Certes, le mouvement va se poursuivre, mais ce qu’il doit affronter est suffisamment menaçant pour que l’on s’inquiète de la suite : un pouvoir qui croit se confondre avec la loi et la vérité, une tyrannie en somme. Car la démocratie peut fort bien s’accommoder de la tyrannie, entendue, avec Pascal, comme « désir de domination, universel et hors de son ordre » : « Ainsi ces discours sont faux, et tyranniques : je suis beau, donc on doit me craindre, je suis fort, donc on doit m’aimer, je suis... Et c’est de même être faux et tyrannique de dire : il n’est pas fort, donc je ne l’estimerai pas, il n’est pas habile, donc je ne le craindrai pas [4]. » De ces déplacements, le pouvoir démocratique est coutumier, mais ce gouvernement-ci semble ne pas connaître d’autre logique. À cet égard, l’analyse du décret adopté le 23 avril en Conseil des ministres est saisissante : la rédaction ménage en effet, de façon que l’on suppose volontaire (mais peut-être est-ce aussi un effet de la précipitation alliée à l’incompétence), des imprécisions qui laissent des marges interprétatives, de sorte que le texte a les apparences d’un « décret parfaitement conforme aux attentes de la communauté universitaire » (François Fillon sur France Inter, le 22 avril), alors qu’il est resté, au fond, parfaitement conforme à ce qu’avait combattu la dite communauté universitaire.

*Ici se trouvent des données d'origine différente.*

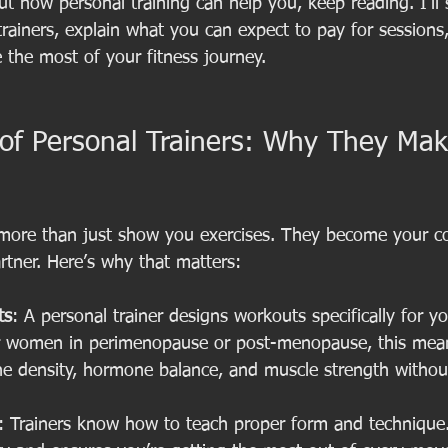
ut how personal training can help you, keep reading. I’ll
trainers, explain what you can expect to pay for sessions,
e the most of your fitness journey.
 of Personal Trainers: Why They Mak
 more than just show you exercises. They become your co
rtner. Here’s why that matters:
ts
: A personal trainer designs workouts specifically for yo
For women in perimenopause or post-menopause, this mean
ne density, hormone balance, and muscle strength withou
: Trainers know how to teach proper form and technique.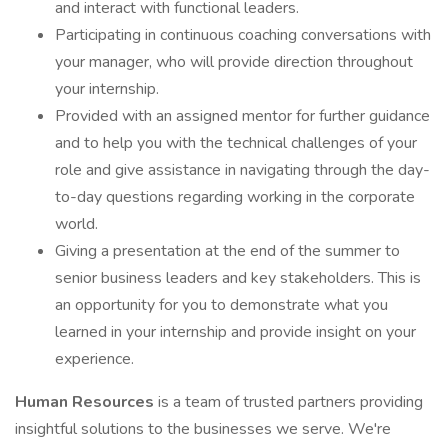
and interact with functional leaders.
Participating in continuous coaching conversations with
your manager, who will provide direction throughout
your internship.
Provided with an assigned mentor for further guidance
and to help you with the technical challenges of your
role and give assistance in navigating through the day-
to-day questions regarding working in the corporate
world.
Giving a presentation at the end of the summer to
senior business leaders and key stakeholders. This is
an opportunity for you to demonstrate what you
learned in your internship and provide insight on your
experience.
Human Resources
is a team of trusted partners providing
insightful solutions to the businesses we serve. We're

Que la rédaction de la loi ne vise pas la clarté mais la confusion afin de duper son lecteur est assez effrayant. Ce gouvernement avait déjà pratiqué les lois inutiles, redondantes, ou inapplicables ; la loi traîtresse est d’un genre nouveau qui ne laisse pas d’inquiéter.
Post-scriptum
Ce texte, achevé le 17 mai 2009, s’est nourri des suggestions, propositions, formulations de Bérenger Boulay, Marie-Pierre Gaviano, Sophie Rabau & Vanessa Van Renterghem.
Notes
[4] Pascal, Pensées, éd. P. Sellier, LGF, 2000, fragments 92 et 91.